::: DATASET RECORDS

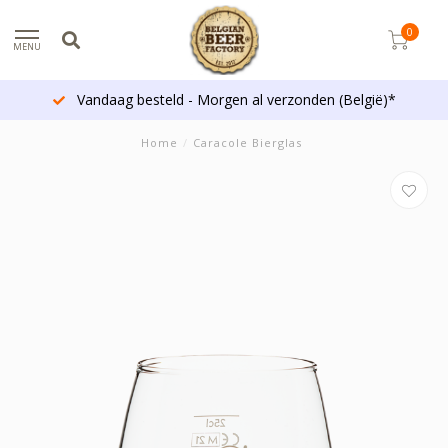
0
MENU
Vandaag besteld - Morgen al verzonden (België)*
Home
/
Caracole Bierglas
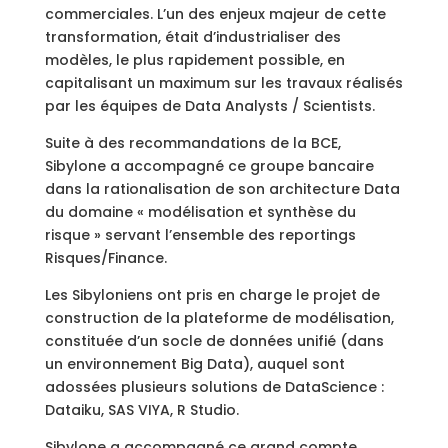
commerciales. L’un des enjeux majeur de cette
transformation, était d’industrialiser des
modèles, le plus rapidement possible, en
capitalisant un maximum sur les travaux réalisés
par les équipes de Data Analysts / Scientists.
Suite à des recommandations de la BCE,
Sibylone a accompagné ce groupe bancaire
dans la rationalisation de son architecture Data
du domaine « modélisation et synthèse du
risque » servant l’ensemble des reportings
Risques/Finance.
Les Sibyloniens ont pris en charge le projet de
construction de la plateforme de modélisation,
constituée d’un socle de données unifié (dans
un environnement Big Data), auquel sont
adossées plusieurs solutions de DataScience :
Dataiku, SAS VIYA, R Studio.
Sibylone a accompagné ce grand compte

::::::

EXERCISE INSTRUCTIONS –
When pictures appear in the records above, leave them out and reproduce exactly each line from the first through the line containing "dans la rationalisation", both included.

OUTPUT FOR THIS EXERCISE –
0
MENU
Vandaag besteld - Morgen al verzonden (België)*
Home
/
Caracole Bierglas
commerciales. L’un des enjeux majeur de cette
transformation, était d’industrialiser des
modèles, le plus rapidement possible, en
capitalisant un maximum sur les travaux réalisés
par les équipes de Data Analysts / Scientists.
Suite à des recommandations de la BCE,
Sibylone a accompagné ce groupe bancaire
dans la rationalisation de son architecture Data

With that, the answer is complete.